Nie patrzmy na cząstkowe wyniki wyborów. Mamy już coś "bardziej wiarygodnego"
Przed oficjalnym ogłoszeniem wyników wyborów PKW prezentuje cząstkowe dane. Zdaniem socjologa Jarosława Flisa są one jednak "bardzo mało miarodajne". - Dla partii rządzącej to chwila ulgi, po której wróci ból - podkreśla w rozmowie z WP.
16.10.2023 | aktual.: 16.10.2023 13:56
- Kiedy każda komisja skończy pracę, podliczy wyniki i zarejestruje je w systemie, te natychmiast zgrywają się na stronę internetową. To właśnie wyniki cząstkowe. Należy pamiętać, że są one bardzo mało miarodajne, ponieważ najszybciej kończą pracę najmniejsze komisje - mówi w rozmowie z WP socjolog prof. UJ Jarosław Flis.
A mniejsze organy wyborcze są na wsi. Średnia komisja ma tu ok. 1000 wyborców, podczas gdy w mieście - co najmniej dwa tys. wyborców.
Dalsza część artykułu pod materiałem wideo
"Chwila ulgi dla PiS, po której wróci ból"
- Dodatkowo w miastach jest trochę wyższa frekwencja, więc jeśli w dużych ośrodkach zagłosowało 80 proc., a w mniejszych 60 proc., to jest mniej więcej tak, że w komisji wiejskiej jest 600 głosów do policzenia, a w komisji miejskiej - 1600. I to zajmie zdecydowanie więcej czasu - podkreśla prof. Flis.
Wyniki, które obecnie spływają i składają się na rezultat cząstkowy, pochodzą z małych komisji. - W naturalny sposób mamy teraz przechylenie na rzecz tych partii, które mają większe poparcie na wsi, np. PiS - uznaje komentator.
Zdaniem prof. Flisa dla partii rządzącej jest to "chwila ulgi, nadziei, po której ból wróci". - Takie są realia tego systemu i kto sobie tego nie uzmysławia, to rozczarowanie znowu do niego przyjdzie - stwierdza socjolog.
Late poll, exit poll. Które wyniki mogą nam coś powiedzieć o wyniku wyborów?

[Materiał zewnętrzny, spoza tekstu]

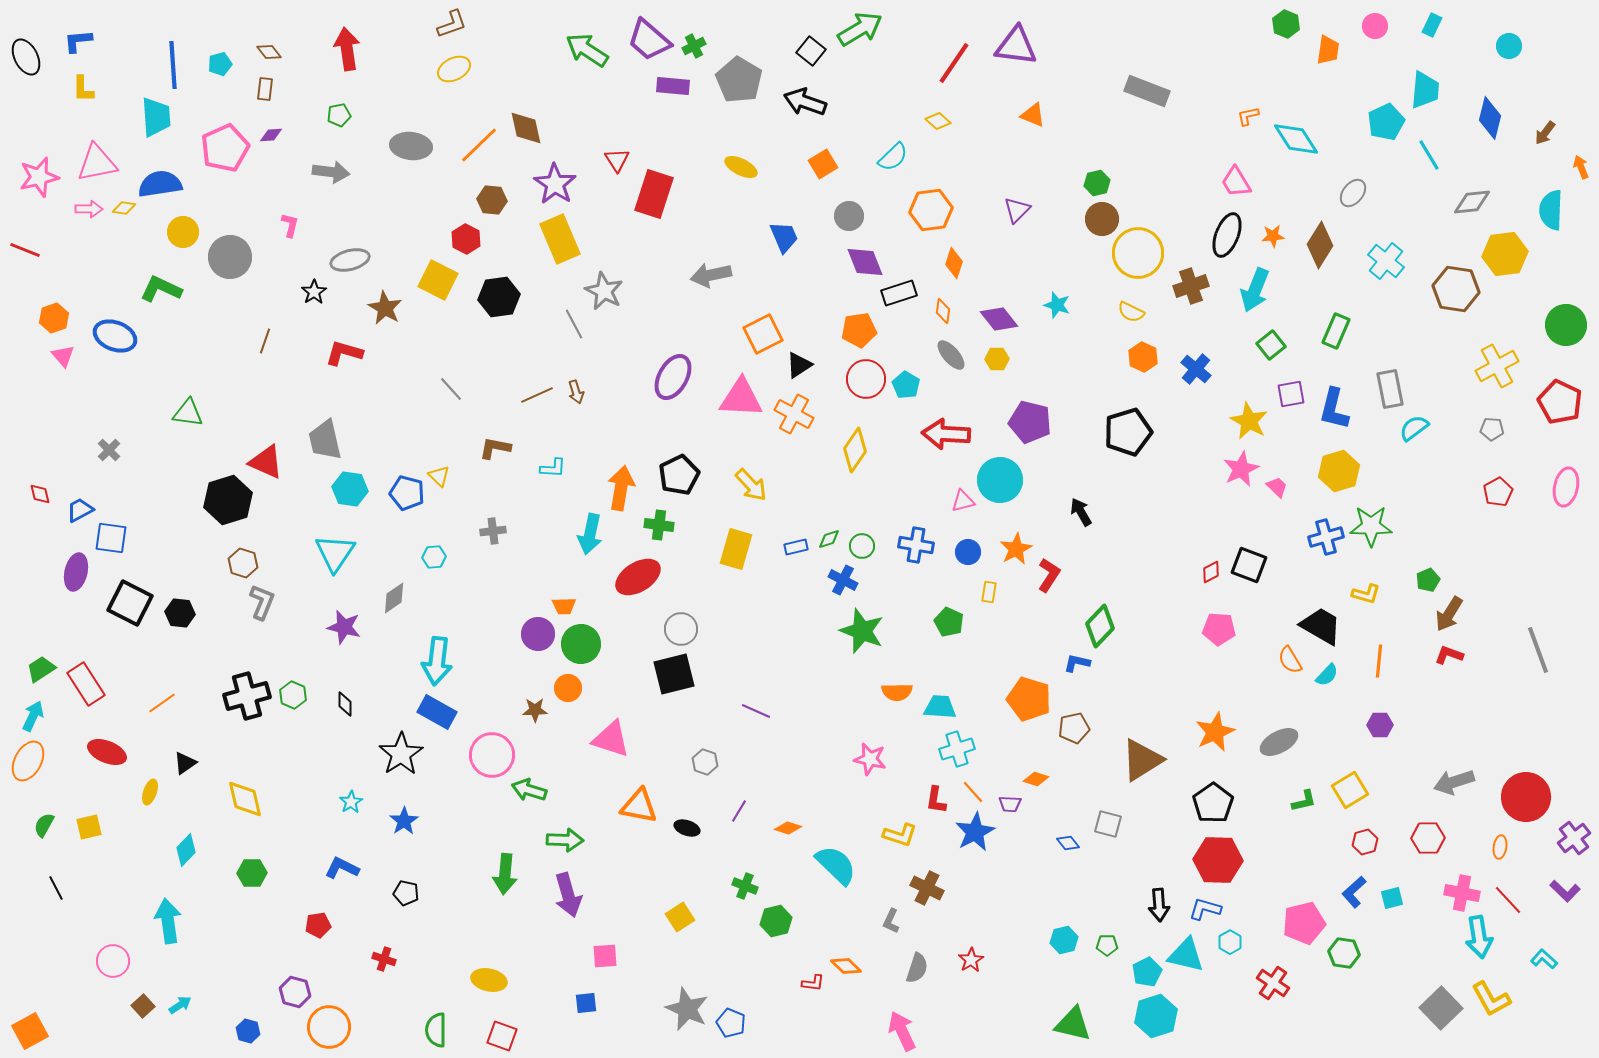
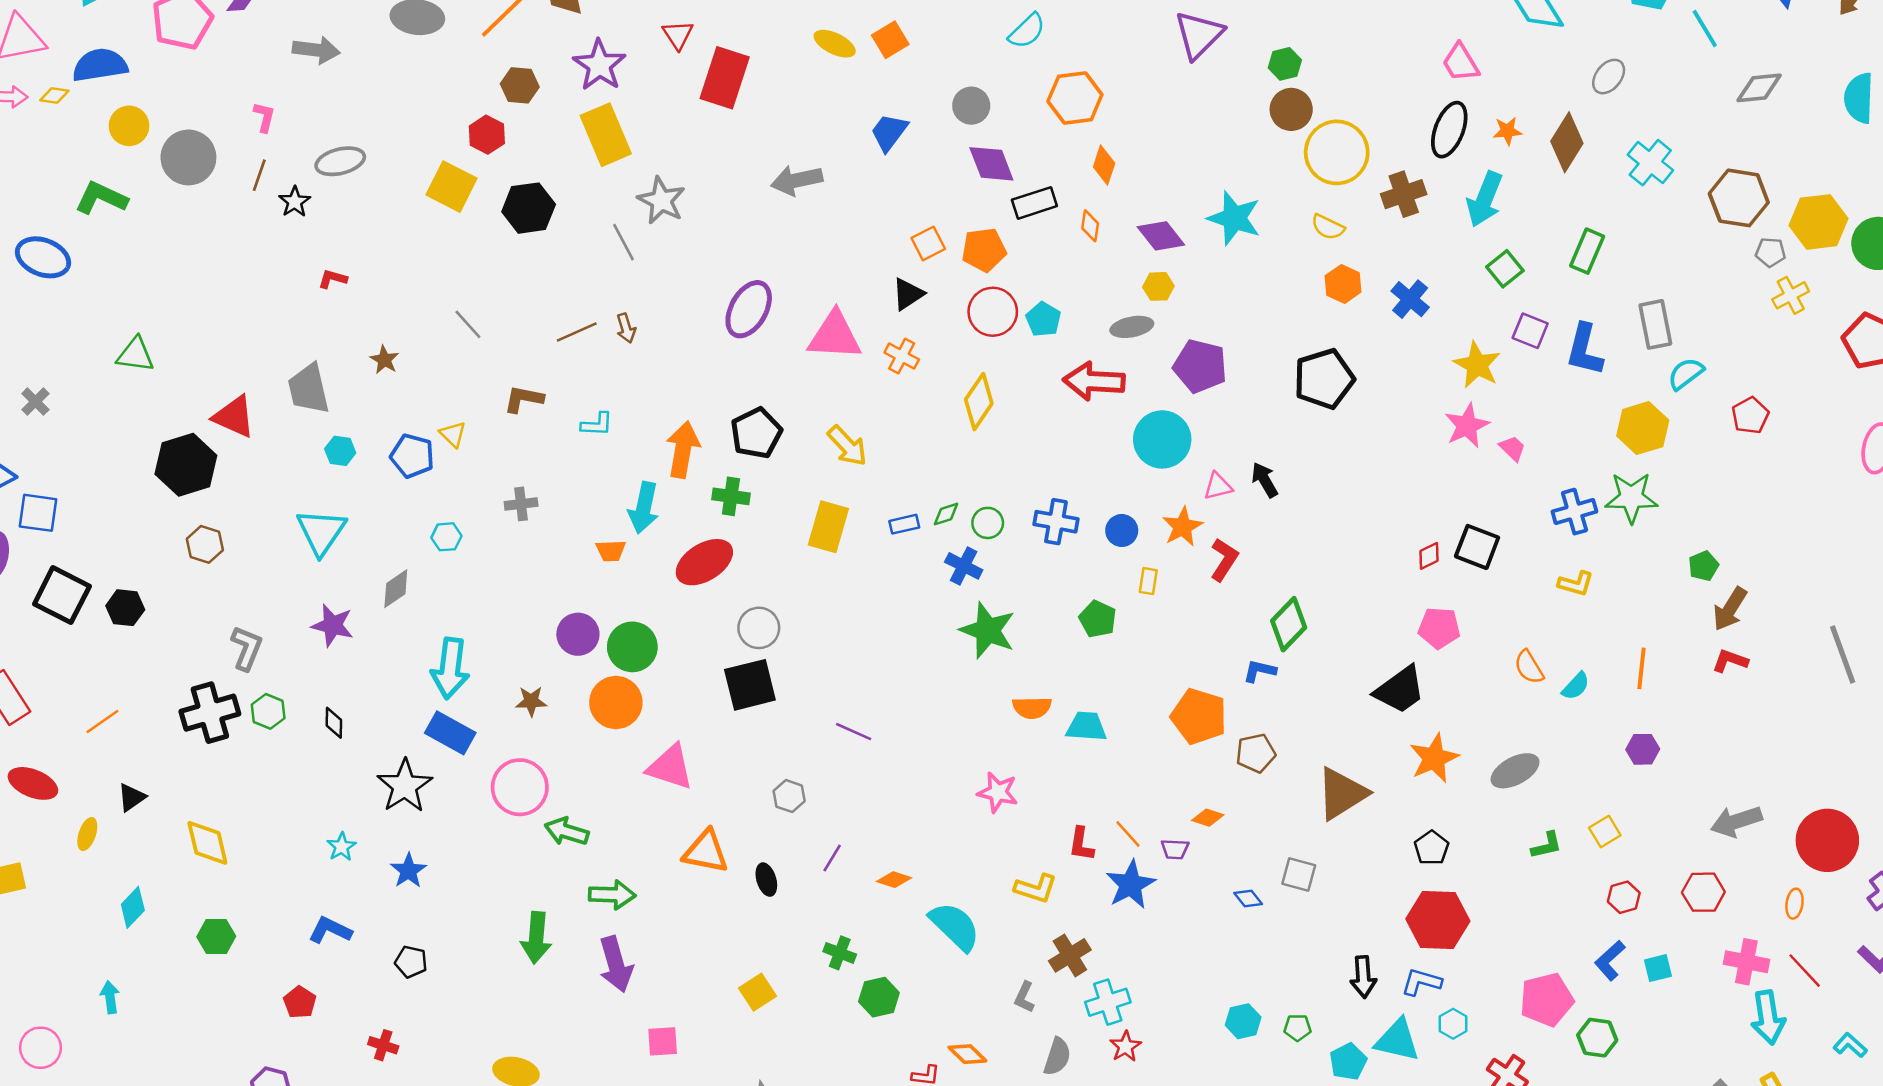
orange square: (823, 164) -> (890, 40), moved
purple triangle: (1017, 210) -> (1199, 35), moved, size x1.5
blue trapezoid: (784, 237) -> (889, 132), turned -120
yellow hexagon: (1505, 254) -> (1819, 222), moved
cyan star: (1057, 305) -> (1234, 218), size x1.6
brown star: (385, 308) -> (384, 360), moved, size x0.7
orange square: (763, 334) -> (928, 243), moved, size x0.7
brown line: (265, 341) -> (259, 175), moved
red L-shape: (344, 353) -> (333, 279), size x0.6
gray ellipse: (951, 355) -> (1132, 327), moved, turned -60
yellow cross: (1497, 366) -> (1791, 295), size x0.7
purple square: (1291, 394) -> (1530, 331), turned 32
orange cross: (794, 414) -> (902, 356), size x0.7
gray pentagon: (1492, 429) -> (1770, 252), moved
yellow hexagon: (1339, 471) -> (1643, 428), moved
cyan hexagon: (350, 489) -> (340, 451), size x0.7
red pentagon: (1498, 492) -> (1750, 415), moved
pink triangle: (963, 501) -> (1218, 486), moved
yellow L-shape: (1366, 594) -> (1576, 584), moved
gray L-shape: (262, 602) -> (247, 648), moved
orange trapezoid: (564, 606) -> (611, 551), moved
black trapezoid: (1321, 626) -> (1400, 690), moved, turned 114
orange circle: (568, 688) -> (616, 703), size x1.5
brown star: (535, 710) -> (531, 701), moved
cyan cross: (957, 749) -> (1108, 1002), moved
yellow square: (1350, 790) -> (1605, 831), size x0.7
black pentagon: (1213, 803) -> (1432, 848), size x0.7
black ellipse: (687, 828) -> (766, 880), turned 55
brown cross: (927, 888) -> (1070, 955), turned 32
cyan arrow: (168, 921) -> (110, 997), size x0.6
red pentagon: (318, 925) -> (300, 1002), turned -30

Które wyniki spośród przedstawionych do tej pory są więc najbardziej wiarygodne? Przekazywany wczoraj po zakończeniu wyborów exit poll to sondaż przeprowadzany przed lokalami wyborczymi. Z kolei late poll polega na dobieraniu tych komisji, które już skończyły liczyć głosy, w proporcjach odpowiadających całemu krajowi.
- Czyli bierzemy tyle komisji miejskich, ile wiejskich już skończyło. To jest bardziej wiarygodne niż exit poll i oczywiście o niebo bardziej wiarygodne niż cząstkowe wyniki na stronie PKW - podkreśla prof. Flis. Jego zdaniem ten rodzaj wyników to "solidna zapowiedź tego, co będzie".
- To byłoby bardzo dziwne zdarzenie, gdyby ostateczne wyniki wyborów były inne, niż late poll - uważa komentator.